Inevitably, however, she does more than this: she asks what it all means. The hard, incredible beauty of a monarch migration, the cruelty of a female mantis eating her mate while they couple, the insanity of the pine processionary caterpillar that follows unswervingly a track laid down by its leader and does so even if the procession is in a circle, round and round until it dies of starvation,—what force lies behind such beauties, cruelties, insanities? Is it mindless or intelligent, evil or good? How can one explain, in any moral terms whatever, the frightening wasteful fecundity of evolution? She writes: “A lone aphid, without a partner, breeding ‘unmolested’ for one year, would produce so many living aphids that, although they are only a tenth of an inch long, together they would extend into space twenty-five hundred lightyears”—in order that a few hundred may survive. Annie Dillard is appalled. So am I. And not for the aphids’ sake either, but because we know the same principle governs and tyrannizes all life, including, as we need not look far to see, our own.

Yet out of these quandaries Annie Dillard always contrives to emerge with a statement of spiritual affirmation, a statement which is, moreover, though expressive of her own sensibility, conventional in substance. Her book has been compared to Thoreau’s. For a number of reasons the comparison seems unapt, but it contains at least this much justice, namely, that in essence her view is plain old-fashioned optimistic American transcendentalism, ornamented though it may be with examples from quantum physics and biochemistry. She sees ultimate goodness in everything. Or rather, in almost everything; there is one exception, human self-consciousness, the curse of mankind, she says, which prevents us from attaining to the purity of animal existence, absorbed in greater reality. Only in isolated moments do we jettison self-consciousness and break through, by concentrating our attention sufficiently on exterior phenomena, to a recognition of ultimate goodness. These are our epfphanic moments, pinnacles of life, for which we endure the rest. And because she believes this so firmly, Annie Dillard devotes many pages to what can only be called rhapsody, evocation in words of her own epiphanies. Unfortunately much of this writing is confused, exaggerated, sentimental, and unconvincing.

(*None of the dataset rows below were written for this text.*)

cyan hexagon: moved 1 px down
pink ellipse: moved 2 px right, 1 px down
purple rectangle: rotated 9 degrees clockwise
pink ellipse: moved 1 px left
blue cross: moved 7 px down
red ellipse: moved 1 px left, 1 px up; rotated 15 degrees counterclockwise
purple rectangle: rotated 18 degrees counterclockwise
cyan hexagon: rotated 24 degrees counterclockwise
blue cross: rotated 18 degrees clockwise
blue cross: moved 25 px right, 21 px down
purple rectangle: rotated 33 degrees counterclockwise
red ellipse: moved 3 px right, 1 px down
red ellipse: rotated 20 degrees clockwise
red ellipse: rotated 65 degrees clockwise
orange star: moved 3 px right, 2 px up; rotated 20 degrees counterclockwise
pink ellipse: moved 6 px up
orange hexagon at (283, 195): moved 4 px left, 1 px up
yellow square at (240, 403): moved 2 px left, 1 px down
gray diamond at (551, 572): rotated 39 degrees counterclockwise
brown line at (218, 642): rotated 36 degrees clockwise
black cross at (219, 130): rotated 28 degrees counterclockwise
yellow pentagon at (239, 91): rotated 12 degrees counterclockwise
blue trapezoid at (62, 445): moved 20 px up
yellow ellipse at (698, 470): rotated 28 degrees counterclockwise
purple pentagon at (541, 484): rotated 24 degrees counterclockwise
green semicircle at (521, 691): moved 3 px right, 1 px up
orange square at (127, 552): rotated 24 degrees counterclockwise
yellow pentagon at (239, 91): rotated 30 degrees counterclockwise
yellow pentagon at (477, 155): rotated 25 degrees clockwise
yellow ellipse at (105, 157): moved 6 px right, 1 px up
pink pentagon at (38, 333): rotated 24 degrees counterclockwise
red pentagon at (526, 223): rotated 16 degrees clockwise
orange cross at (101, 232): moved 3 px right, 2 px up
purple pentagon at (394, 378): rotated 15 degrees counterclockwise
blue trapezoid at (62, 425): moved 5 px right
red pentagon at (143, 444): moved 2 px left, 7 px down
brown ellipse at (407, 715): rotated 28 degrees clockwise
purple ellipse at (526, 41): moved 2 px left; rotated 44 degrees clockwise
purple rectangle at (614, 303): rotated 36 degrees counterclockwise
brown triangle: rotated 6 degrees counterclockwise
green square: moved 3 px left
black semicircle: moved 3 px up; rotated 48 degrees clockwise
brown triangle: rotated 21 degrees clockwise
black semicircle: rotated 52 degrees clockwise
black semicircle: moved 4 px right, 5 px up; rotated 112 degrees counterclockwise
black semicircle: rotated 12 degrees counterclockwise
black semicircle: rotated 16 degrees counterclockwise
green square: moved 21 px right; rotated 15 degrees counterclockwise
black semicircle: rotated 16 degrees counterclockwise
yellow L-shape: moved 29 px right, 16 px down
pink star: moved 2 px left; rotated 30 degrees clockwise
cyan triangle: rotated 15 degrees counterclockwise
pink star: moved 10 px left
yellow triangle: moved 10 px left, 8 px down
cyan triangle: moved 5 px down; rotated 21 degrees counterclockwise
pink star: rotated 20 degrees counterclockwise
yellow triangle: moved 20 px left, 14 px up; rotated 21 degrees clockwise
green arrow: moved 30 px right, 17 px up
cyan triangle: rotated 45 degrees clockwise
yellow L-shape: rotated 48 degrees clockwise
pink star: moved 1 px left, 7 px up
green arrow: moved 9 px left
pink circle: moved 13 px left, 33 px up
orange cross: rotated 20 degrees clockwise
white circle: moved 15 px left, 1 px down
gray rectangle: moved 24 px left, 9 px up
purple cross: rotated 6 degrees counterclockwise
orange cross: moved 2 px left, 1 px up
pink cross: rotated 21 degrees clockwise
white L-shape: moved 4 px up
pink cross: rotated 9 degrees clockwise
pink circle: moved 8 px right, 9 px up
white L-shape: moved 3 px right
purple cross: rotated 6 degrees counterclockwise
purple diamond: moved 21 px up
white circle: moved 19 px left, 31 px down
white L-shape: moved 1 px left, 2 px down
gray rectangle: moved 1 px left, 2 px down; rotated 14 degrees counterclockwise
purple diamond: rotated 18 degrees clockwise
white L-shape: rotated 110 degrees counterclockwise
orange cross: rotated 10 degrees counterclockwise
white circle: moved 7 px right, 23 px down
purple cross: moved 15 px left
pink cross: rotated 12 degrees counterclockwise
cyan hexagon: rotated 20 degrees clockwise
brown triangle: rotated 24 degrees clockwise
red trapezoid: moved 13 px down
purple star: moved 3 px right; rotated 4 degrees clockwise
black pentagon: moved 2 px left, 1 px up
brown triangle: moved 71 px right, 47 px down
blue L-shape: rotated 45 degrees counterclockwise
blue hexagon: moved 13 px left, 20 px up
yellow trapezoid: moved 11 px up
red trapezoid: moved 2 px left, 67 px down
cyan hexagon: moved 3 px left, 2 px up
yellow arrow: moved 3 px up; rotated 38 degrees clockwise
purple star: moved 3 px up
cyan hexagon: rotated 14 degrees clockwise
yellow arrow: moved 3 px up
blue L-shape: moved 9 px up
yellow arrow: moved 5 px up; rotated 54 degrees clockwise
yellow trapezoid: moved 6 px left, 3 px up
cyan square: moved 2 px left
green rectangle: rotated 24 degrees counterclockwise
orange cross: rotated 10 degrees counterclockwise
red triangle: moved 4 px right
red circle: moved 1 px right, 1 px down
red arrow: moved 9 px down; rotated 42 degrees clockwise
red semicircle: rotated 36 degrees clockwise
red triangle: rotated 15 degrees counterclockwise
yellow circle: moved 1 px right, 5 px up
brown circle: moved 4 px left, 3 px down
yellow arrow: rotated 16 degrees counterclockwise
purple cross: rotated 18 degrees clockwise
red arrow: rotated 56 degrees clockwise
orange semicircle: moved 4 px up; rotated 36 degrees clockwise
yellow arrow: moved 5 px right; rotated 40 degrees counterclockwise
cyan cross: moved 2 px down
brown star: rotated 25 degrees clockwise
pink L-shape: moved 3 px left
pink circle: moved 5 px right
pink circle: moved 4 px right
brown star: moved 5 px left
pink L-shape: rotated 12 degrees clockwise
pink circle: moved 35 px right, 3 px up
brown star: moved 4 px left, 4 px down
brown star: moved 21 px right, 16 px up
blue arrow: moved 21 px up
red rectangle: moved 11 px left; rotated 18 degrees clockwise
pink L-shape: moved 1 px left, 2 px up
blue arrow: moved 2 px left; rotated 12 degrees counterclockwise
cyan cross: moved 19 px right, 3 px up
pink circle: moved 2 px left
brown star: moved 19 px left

I don’t know if Tinker Creek has any bulldozers. If it does Annie Dillard doesn’t mention them. I do know that the Lamoille Valley of Vermont has plenty of bulldozers; and nothing seems to me closer in spirit to a beaver building its dam or a bee gathering nectar on a bank of phlox than a bulldozer-operator at his work. He is totally unself-conscious, absorbed in his machine. I know; I’ve done it myself. Yet what the bulldozer is up to appalls me just as much as what the aphid is up to; more, in fact, because if there is ultimate goodness in the aphid’s wastefulness there is none at all in the bulldozer’s.

Any artist, any artisan, knows that his moments of insight —or outsight—are a marvel; but they occur in, not out of, life. They are gifts, true; but they are given to those who work for them. They are not holiness but the products of holiness. This is the creative struggle, the craftsmanly and prolonged and utterly self-conscious engagement of mentality with experience, from which we derive our humanity, art, knowledge, and—in any meaningful sense—life itself, the essence, the actual goodness (or badness). Annie Dillard’s book is a work done in “the deep affection of nostalgia” (her words) for an abstract past, with little reference to life on this planet at this moment, its hazards and misdirections, and to this extent it is a dangerous book, literally a subversive book, in spite of its attractions. To my mind the view of man and nature held by any honest farmer—my friend Wendell Berry for one—is historically more relevant and humanly far more responsible than the atavistic and essentially passive, not to say evasive, view held by Annie Dillard.